It is refreshing to finally have a real union man in this
position.
Recently
ACRE was officially notified by the MTA that ACRE has the
55/20 benefit for health and welfare coverage in the MTA
Pension Plan. The notification came 2 ½ years after
ACRE ratified their “historic” contract. ACRE does not have
the 55/10 provision as previously claimed. The LIRR unions
have the 55/10 benefit. The 55/20 is a benefit for an employee
retiring at age 55 with 20 years of service to receive the
medical coverage until age 65.
ACRE
still insists after 3 months the M-N Coalition initialed
a contract. The Coalition signed a term sheet in late June.
A contract offer is a Memorandum of Understanding.

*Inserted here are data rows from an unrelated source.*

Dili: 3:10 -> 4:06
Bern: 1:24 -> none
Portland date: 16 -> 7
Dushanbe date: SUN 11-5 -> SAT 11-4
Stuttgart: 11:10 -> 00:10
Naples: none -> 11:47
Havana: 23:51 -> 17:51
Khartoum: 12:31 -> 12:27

If the
Coalition had signed a contract offer 3 months ago, it would
have been circulated for ratification or Metro-North would
have filed a complaint with the National Mediation Board.
(see Local 817 newsletter for verification,
appendix I) ACRE probably does not realize what a term
sheet is, ACRE signs whatever contract offer the MTA places
on the table.
The
2005 LM2 reports for ACRE Local Division 9 still have not
been received by the U.S. Department of Labor. These documents
were supposed to be filed by 3/31/06.
ACRE's
endorsement of Jeanine Pirro for N.Y. State Attorney General
was certainly ill advised. Review the article regarding
Jeanine Pirro's term of office as Westchester's County District
Attorney, which appeared in the Westchester Guardian (see
appendix II). The coverage of her troubles have been
well documented in the media these past several weeks.
ACRE
Local Division 1 announced that they advised ACRE members
participating in the Tims program to return the machines
because ACRE could not reach an agreement with Metro-North
for compensation for Train Service Members operating a Tims.
The program was a pilot program that expired on 8/31/06.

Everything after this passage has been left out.